Evde zaman geçiren, davranışları ve günlük hayatları değişen tüketicilere hitap etmenin bir yöntemi var. Sektörün takip edilmesi, ihtiyaç analizlerinin yapılabilmesi ve değişen ihtiyaçlara hızla adapte olunması mümkün. Gece elbiseleri satışından ziyade evde de girilebilecek ürünlerin satışa sunulması gibi çok zorlayıcı olmayan hamlelerle e-ticaret büyümesinin faydaları deneyimlenebilir.
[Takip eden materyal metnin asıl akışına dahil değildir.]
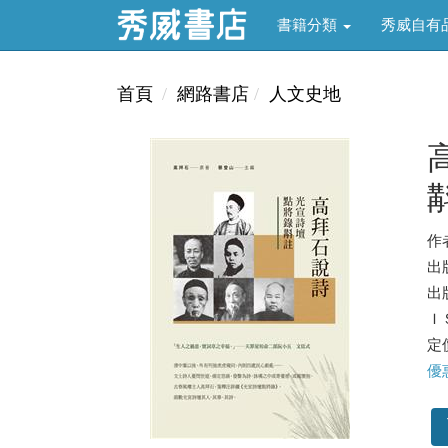
書籍分類
秀威自有
首頁
網路書店
人文史地
作
出
出版
ＩＳ
定價
優惠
Dinamizm her zamanki gibi tüm işletmelerin temel çıkış noktası olmalıdır, bunu başaranlar küresel ölçekte etki eden tüm krizlerde ellerini güçlü tutabilirler. Neticede bir eşik aşılması gerekiyordu, o eşik aşıldı.
Sonuç olarak,
E-ticaret günümüzden 1 sene önce de yükseliyordu ve görülen o ki Covid19 yalnızca bu yükseliş ivmesini beklenmedik şekilde arttırdı. Alışkanlıkların ve deneyimlerin sunduğu avantajların doğru kullanılmasının önemi ise her zamankinden fazla. Yüz yüze değil, internet üzerinden alışveriş yapma alışkanlığı büyük ölçüde benimsenmiş durumda. IBM tarafından açıklanan veriler, salgının tüketicilerin e-ticarete geçişini 5 yıl hızlandırdığını gösteriyor ve evet, e-ticaret konsepti büyümeye devam ediyor.
Peki siz bu pastadan ne kadar ve ne süreliğine bir pay almak istiyorsunuz? Değişimlere ne denli ayak uydurabileceğinizi ve tüketicilere verdiğiniz yanıtların ne kadar etkili olabileceğini düşünüyorsunuz? Yalnızca gündemde olan ve satışı artan ürünleri satmak mı mesele? Siz bu grafiklerin neresinde yer alıyorsunuz? Ve daha önemlisi neyi hedefliyorsunuz?